The California Supreme Court refused today to review the case of an Oklahoma man convicted of gunning down a woman and her 4-year-old daughter in an unprovoked attack in Long Beach.
Jurors found Brandon Ivan Colbert Jr. guilty of first-degree murder for the Aug. 6, 2016, murders of Carina Mancera, 26, and her daughter, Jennabel Anaya. Colbert was also convicted of trying to kill the girl’s father, Luis Anaya, who was not hit by the gunfire.
The supreme court’s decision comes after a May 6 ruling by a three-justice panel from California’s 2nd District Court of Appeal cited “compelling evidence of guilt” and noted that Colbert “without provocation fired shotgun blasts at Carina and her young daughter” and fired—but missed—after the girl’s father rushed toward him.
“DNA collected from one of the shotgun shells recovered at the scene of the shootings matched defendant’s DNA,” the panel noted.
Colbert—who claimed he was being framed and described the crimes as “Hollywood-type happenings”—was sentenced in February 2018 to life in prison without the possibility of parole.
At his sentencing hearing, Colbert tried to get out of his seat and walk out of the Long Beach courtroom as friends of the victims were about to speak, but sheriff’s deputies pounced on him and forced him to the floor.
“You’re going to sit here and listen to them now.

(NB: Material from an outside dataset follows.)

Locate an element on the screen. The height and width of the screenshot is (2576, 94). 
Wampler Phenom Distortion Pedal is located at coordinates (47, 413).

Stop it,” Superior Court Judge Jesse I. Rodriguez told Colbert shortly before he tried to rise from his seat.
“I want to get out of here … I don’t care about this,” Colbert responded.
“You acted, you behaved and you achieved your goal as a real urban terrorist,” the judge told the defendant. “You went hunting in the beautiful city of Long Beach looking for an easy prey and you found them.”

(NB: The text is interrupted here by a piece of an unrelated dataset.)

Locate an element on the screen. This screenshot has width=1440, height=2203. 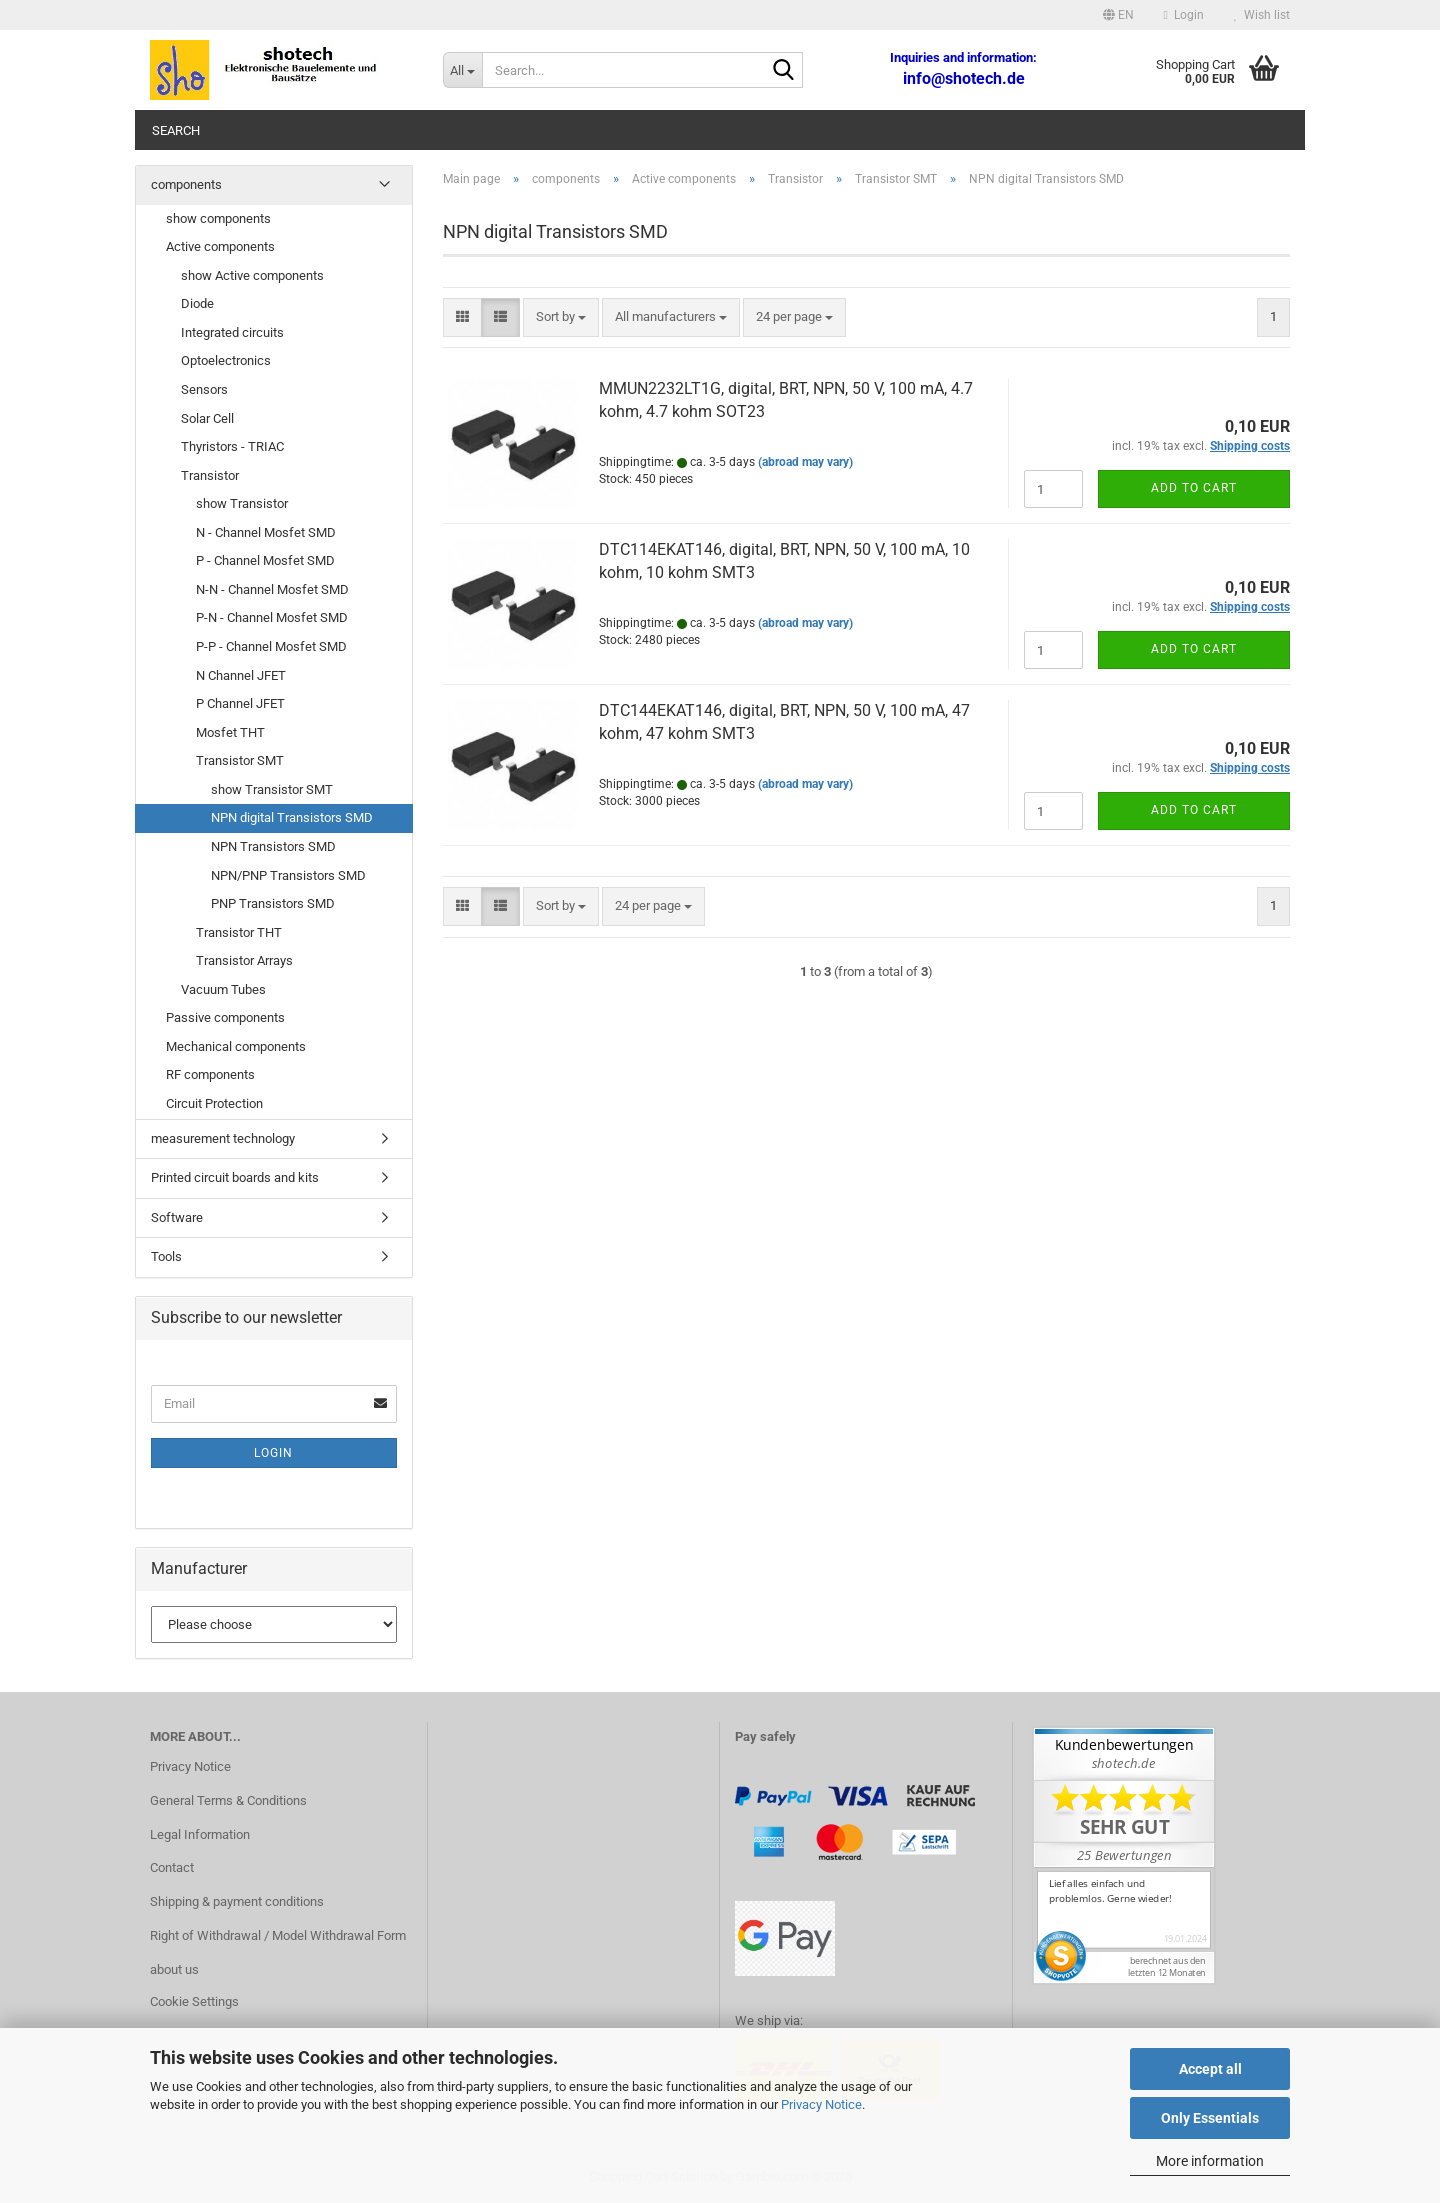 PNP Transistors SMD is located at coordinates (273, 903).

Noting that video evidence showed Colbert passing several adult men a she searched out “the most innocent of victims,” Rodriguez called the shooting a “cowardly act of terror.”
The defendant snapped back, calling the judge a coward.

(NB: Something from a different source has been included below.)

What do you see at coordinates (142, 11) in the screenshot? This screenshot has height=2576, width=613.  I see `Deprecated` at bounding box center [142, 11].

The Los Angeles County District Attorney’s Office decided against seeking the death penalty for Colbert, but Deputy District Attorney Cynthia Barnes described him as “the worst, most vile monster I’ve ever come across” and called him a “pox” on the Earth.
In a sentencing memorandum, the prosecutor wrote that the attack was “without any provocation.”
Mancera and her daughter were gunned down near Ninth Street and Locust Avenue as the family was returning home from grocery shopping. Colbert hid behind a sign and opened fire on the family with a shotgun.
Colbert was arrested about three weeks later by Los Angeles police on suspicion of driving a stolen vehicle and a DNA swab was obtained, ultimately linking him to the killings.
Colbert spent time in a state mental hospital after being found incompetent to stand trial, but criminal proceedings were reinstated after authorities determined that his mental competency had been restored.
He acted as his own attorney during the trial.